> _SOURCE MATERIAL_:
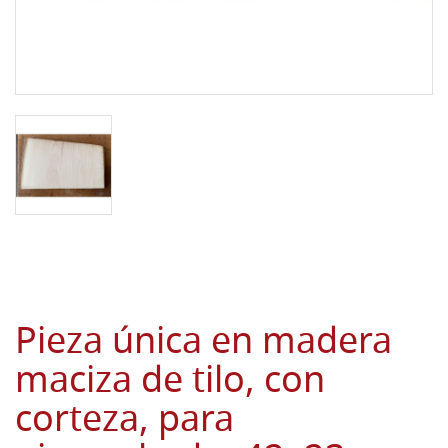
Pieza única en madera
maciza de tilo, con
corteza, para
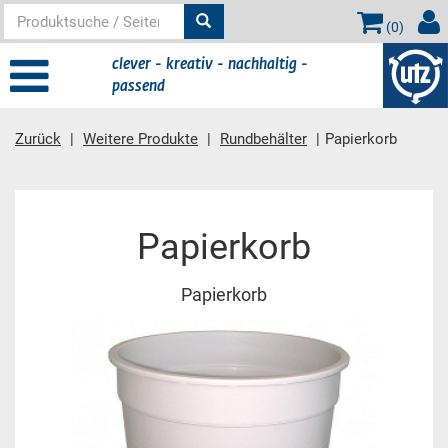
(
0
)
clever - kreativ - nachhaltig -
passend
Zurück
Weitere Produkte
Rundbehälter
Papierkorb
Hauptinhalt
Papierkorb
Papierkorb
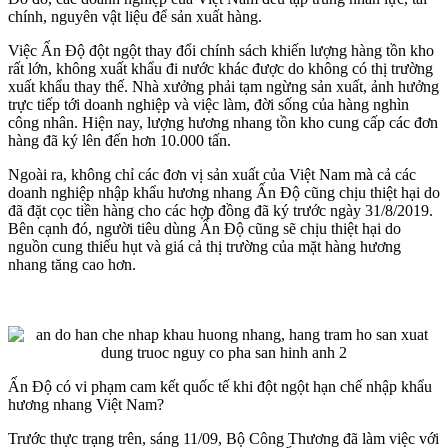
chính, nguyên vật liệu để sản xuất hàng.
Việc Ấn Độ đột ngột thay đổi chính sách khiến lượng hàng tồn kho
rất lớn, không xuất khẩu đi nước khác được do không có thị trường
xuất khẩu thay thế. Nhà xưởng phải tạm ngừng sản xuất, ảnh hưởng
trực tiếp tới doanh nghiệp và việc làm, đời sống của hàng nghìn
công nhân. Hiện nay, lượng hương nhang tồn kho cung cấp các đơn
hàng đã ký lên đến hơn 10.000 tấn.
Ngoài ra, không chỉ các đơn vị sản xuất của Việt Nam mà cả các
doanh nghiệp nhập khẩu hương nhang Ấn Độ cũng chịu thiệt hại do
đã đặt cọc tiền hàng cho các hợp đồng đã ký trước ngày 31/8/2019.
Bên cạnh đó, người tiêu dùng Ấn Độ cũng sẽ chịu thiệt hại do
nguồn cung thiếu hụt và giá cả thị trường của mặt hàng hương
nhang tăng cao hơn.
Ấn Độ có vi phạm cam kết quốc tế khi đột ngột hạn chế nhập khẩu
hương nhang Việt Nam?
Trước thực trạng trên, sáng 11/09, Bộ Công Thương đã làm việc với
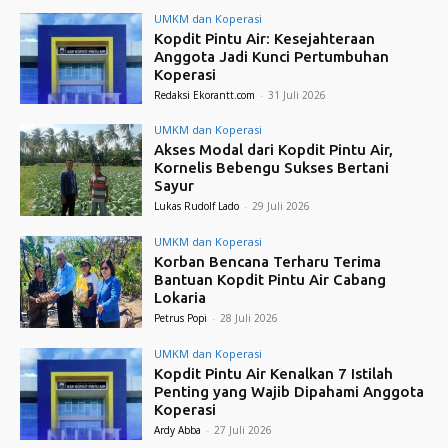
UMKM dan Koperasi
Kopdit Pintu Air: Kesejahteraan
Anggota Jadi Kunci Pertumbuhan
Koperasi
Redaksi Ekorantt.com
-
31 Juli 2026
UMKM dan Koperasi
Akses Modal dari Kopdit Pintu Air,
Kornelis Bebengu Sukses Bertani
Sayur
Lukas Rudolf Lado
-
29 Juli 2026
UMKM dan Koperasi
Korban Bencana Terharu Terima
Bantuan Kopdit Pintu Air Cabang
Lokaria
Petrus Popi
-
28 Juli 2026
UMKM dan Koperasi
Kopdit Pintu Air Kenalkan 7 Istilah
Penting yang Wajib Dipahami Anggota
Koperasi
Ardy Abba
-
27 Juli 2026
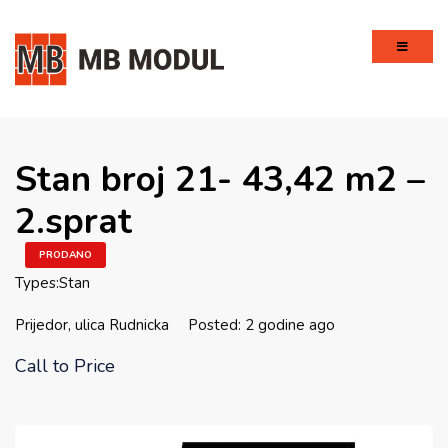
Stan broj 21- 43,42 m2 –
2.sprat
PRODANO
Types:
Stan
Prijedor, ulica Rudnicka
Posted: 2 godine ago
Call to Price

---

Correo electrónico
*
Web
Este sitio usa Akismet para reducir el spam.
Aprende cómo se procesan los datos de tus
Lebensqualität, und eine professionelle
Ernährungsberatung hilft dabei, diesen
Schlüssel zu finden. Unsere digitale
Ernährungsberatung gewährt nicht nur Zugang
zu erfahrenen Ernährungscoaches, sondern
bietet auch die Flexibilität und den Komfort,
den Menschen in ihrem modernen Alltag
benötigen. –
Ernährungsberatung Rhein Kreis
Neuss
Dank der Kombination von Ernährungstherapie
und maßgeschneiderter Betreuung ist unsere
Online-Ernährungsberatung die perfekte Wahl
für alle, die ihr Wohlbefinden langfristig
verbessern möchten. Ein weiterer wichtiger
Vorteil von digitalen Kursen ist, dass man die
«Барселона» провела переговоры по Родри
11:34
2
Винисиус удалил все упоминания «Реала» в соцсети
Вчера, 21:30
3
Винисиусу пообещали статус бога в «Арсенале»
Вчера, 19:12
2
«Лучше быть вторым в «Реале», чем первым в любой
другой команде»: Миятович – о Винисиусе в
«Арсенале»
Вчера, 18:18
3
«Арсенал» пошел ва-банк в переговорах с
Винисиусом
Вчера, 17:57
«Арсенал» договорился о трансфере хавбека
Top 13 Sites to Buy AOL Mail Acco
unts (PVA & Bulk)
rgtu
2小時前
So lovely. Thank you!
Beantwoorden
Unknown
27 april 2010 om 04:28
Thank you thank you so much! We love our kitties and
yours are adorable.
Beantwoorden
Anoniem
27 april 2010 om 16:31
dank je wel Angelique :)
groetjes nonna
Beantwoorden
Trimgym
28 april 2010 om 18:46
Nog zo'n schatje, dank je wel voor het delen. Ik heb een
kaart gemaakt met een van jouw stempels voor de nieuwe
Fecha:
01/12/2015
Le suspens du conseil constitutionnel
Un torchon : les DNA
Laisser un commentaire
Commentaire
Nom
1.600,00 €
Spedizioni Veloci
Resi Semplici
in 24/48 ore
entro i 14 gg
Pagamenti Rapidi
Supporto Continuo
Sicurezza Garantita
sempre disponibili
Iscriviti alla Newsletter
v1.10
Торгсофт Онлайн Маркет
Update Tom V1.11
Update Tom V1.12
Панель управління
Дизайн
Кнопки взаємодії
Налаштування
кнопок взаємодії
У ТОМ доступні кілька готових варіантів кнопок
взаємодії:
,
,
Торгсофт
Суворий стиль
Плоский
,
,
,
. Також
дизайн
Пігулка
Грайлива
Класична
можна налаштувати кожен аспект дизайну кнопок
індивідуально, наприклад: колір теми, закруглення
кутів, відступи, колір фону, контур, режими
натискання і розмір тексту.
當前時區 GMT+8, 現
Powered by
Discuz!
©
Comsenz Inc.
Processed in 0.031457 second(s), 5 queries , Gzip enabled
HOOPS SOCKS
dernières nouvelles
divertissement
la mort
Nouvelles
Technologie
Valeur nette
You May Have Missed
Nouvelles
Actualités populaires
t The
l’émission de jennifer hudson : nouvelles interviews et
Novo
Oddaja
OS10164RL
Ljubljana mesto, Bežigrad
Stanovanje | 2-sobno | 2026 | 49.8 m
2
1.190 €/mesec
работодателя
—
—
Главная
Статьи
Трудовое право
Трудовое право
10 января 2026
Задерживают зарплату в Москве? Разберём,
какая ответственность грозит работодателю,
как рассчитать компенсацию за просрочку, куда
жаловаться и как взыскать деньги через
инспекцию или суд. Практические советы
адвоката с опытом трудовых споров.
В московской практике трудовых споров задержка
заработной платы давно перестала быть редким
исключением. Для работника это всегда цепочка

> _WHAT YOU SHOULD DO_:
Output exactly the lines of the material above from the one containing "Supporto Continuo" up to and including the one containing "исключением. Для работника это всегда цепочка".

> _EXERCISE RESULT_:
Supporto Continuo
Sicurezza Garantita
sempre disponibili
Iscriviti alla Newsletter
v1.10
Торгсофт Онлайн Маркет
Update Tom V1.11
Update Tom V1.12
Панель управління
Дизайн
Кнопки взаємодії
Налаштування
кнопок взаємодії
У ТОМ доступні кілька готових варіантів кнопок
взаємодії:
,
,
Торгсофт
Суворий стиль
Плоский
,
,
,
. Також
дизайн
Пігулка
Грайлива
Класична
можна налаштувати кожен аспект дизайну кнопок
індивідуально, наприклад: колір теми, закруглення
кутів, відступи, колір фону, контур, режими
натискання і розмір тексту.
當前時區 GMT+8, 現
Powered by
Discuz!
©
Comsenz Inc.
Processed in 0.031457 second(s), 5 queries , Gzip enabled
HOOPS SOCKS
dernières nouvelles
divertissement
la mort
Nouvelles
Technologie
Valeur nette
You May Have Missed
Nouvelles
Actualités populaires
t The
l’émission de jennifer hudson : nouvelles interviews et
Novo
Oddaja
OS10164RL
Ljubljana mesto, Bežigrad
Stanovanje | 2-sobno | 2026 | 49.8 m
2
1.190 €/mesec
работодателя
—
—
Главная
Статьи
Трудовое право
Трудовое право
10 января 2026
Задерживают зарплату в Москве? Разберём,
какая ответственность грозит работодателю,
как рассчитать компенсацию за просрочку, куда
жаловаться и как взыскать деньги через
инспекцию или суд. Практические советы
адвоката с опытом трудовых споров.
В московской практике трудовых споров задержка
заработной платы давно перестала быть редким
исключением. Для работника это всегда цепочка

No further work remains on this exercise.